Exactly as they stand, give the records below again, with no images.

☆ ☆ ☆

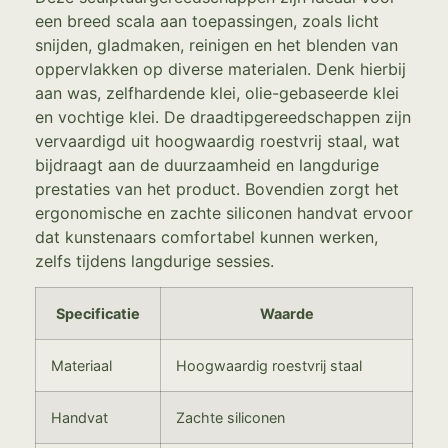
een breed scala aan toepassingen, zoals licht
snijden, gladmaken, reinigen en het blenden van
oppervlakken op diverse materialen. Denk hierbij
aan was, zelfhardende klei, olie-gebaseerde klei
en vochtige klei. De draadtipgereedschappen zijn
vervaardigd uit hoogwaardig roestvrij staal, wat
bijdraagt aan de duurzaamheid en langdurige
prestaties van het product. Bovendien zorgt het
ergonomische en zachte siliconen handvat ervoor
dat kunstenaars comfortabel kunnen werken,
zelfs tijdens langdurige sessies.
Specificatie
Waarde
Materiaal
Hoogwaardig roestvrij staal
Handvat
Zachte siliconen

☆ ☆ ☆

> Reply
een breed scala aan toepassingen, zoals licht
snijden, gladmaken, reinigen en het blenden van
oppervlakken op diverse materialen. Denk hierbij
aan was, zelfhardende klei, olie-gebaseerde klei
en vochtige klei. De draadtipgereedschappen zijn
vervaardigd uit hoogwaardig roestvrij staal, wat
bijdraagt aan de duurzaamheid en langdurige
prestaties van het product. Bovendien zorgt het
ergonomische en zachte siliconen handvat ervoor
dat kunstenaars comfortabel kunnen werken,
zelfs tijdens langdurige sessies.
Specificatie
Waarde
Materiaal
Hoogwaardig roestvrij staal
Handvat
Zachte siliconen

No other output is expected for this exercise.